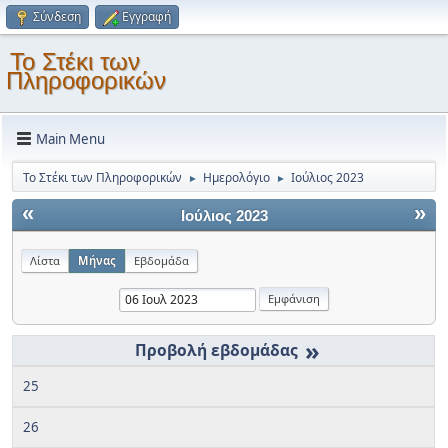
Σύνδεση
Εγγραφή
Το Στέκι των
Πληροφορικών
Main Menu
Το Στέκι των Πληροφορικών
Ημερολόγιο
Ιούλιος 2023
►
►
«
»
Ιούλιος 2023
Λίστα
Μήνας
Εβδομάδα
»
25
26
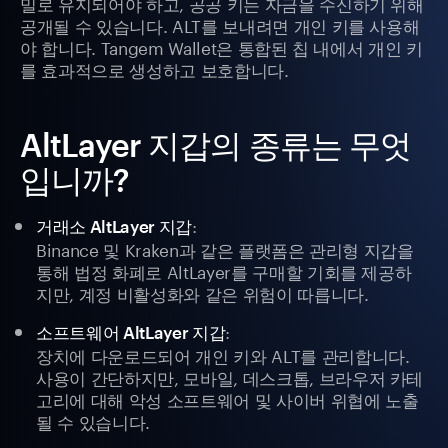
밀로 유지되어야 하고, 공공 키는 자금을 수신하기 위해
공개될 수 있습니다. ALT를 보내려면 개인 키를 사용해
야 합니다. Tangem Wallet은 통합된 칩 내에서 개인 키
를 효과적으로 생성하고 보호합니다.
AltLayer 지갑의 종류는 무엇
입니까?
:
거래소 AltLayer 지갑
Binance 및 Kraken과 같은 플랫폼은 관리형 지갑을
통해 법정 화폐로 AltLayer를 구매할 기회를 제공하
지만, 계정 비활성화와 같은 위험이 따릅니다.
:
소프트웨어 AltLayer 지갑
장치에 다운로드되어 개인 키와 ALT를 관리합니다.
사용이 간단하지만, 모바일, 데스크톱, 브라우저 카테
고리에 대해 악성 소프트웨어 및 사이버 위협에 노출
될 수 있습니다.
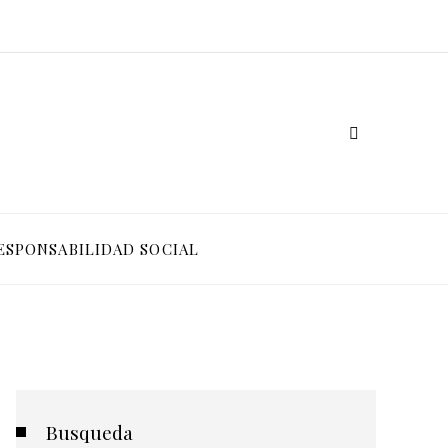
ESPONSABILIDAD SOCIAL
Busqueda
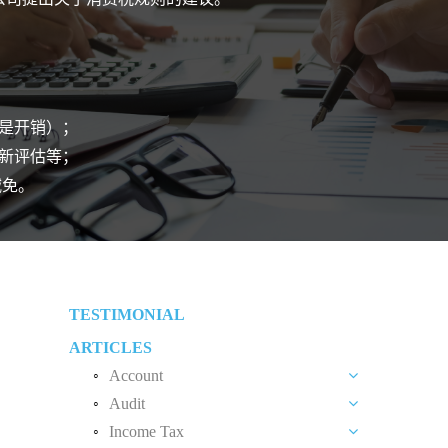
是开销）；
新评估等；
减免。
TESTIMONIAL
ARTICLES
Account
Audit
Benefit In Engaging Our Outsourced
Accounting Services
Income Tax
Tips To Reduce Audit Fee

━━━━━━━━━━━━━━━━━━━━━━━━━━━━━━

[TRY IT] Pictures stay out of the answer; the rest of the listing above is returned exactly.

[RESPONSE FOR THIS EXERCISE]
Σύνδεση
Εγγραφή
Το Στέκι των
Πληροφορικών
Main Menu
Το Στέκι των Πληροφορικών
Ημερολόγιο
Ιούλιος 2023
►
►
«
»
Ιούλιος 2023
Λίστα
Μήνας
Εβδομάδα
»
25
26
밀로 유지되어야 하고, 공공 키는 자금을 수신하기 위해
공개될 수 있습니다. ALT를 보내려면 개인 키를 사용해
야 합니다. Tangem Wallet은 통합된 칩 내에서 개인 키
를 효과적으로 생성하고 보호합니다.
AltLayer 지갑의 종류는 무엇
입니까?
:
거래소 AltLayer 지갑
Binance 및 Kraken과 같은 플랫폼은 관리형 지갑을
통해 법정 화폐로 AltLayer를 구매할 기회를 제공하
지만, 계정 비활성화와 같은 위험이 따릅니다.
:
소프트웨어 AltLayer 지갑
장치에 다운로드되어 개인 키와 ALT를 관리합니다.
사용이 간단하지만, 모바일, 데스크톱, 브라우저 카테
고리에 대해 악성 소프트웨어 및 사이버 위협에 노출
될 수 있습니다.
ESPONSABILIDAD SOCIAL
Busqueda
是开销）；
新评估等；
减免。
TESTIMONIAL
ARTICLES
Account
Audit
Benefit In Engaging Our Outsourced
Accounting Services
Income Tax
Tips To Reduce Audit Fee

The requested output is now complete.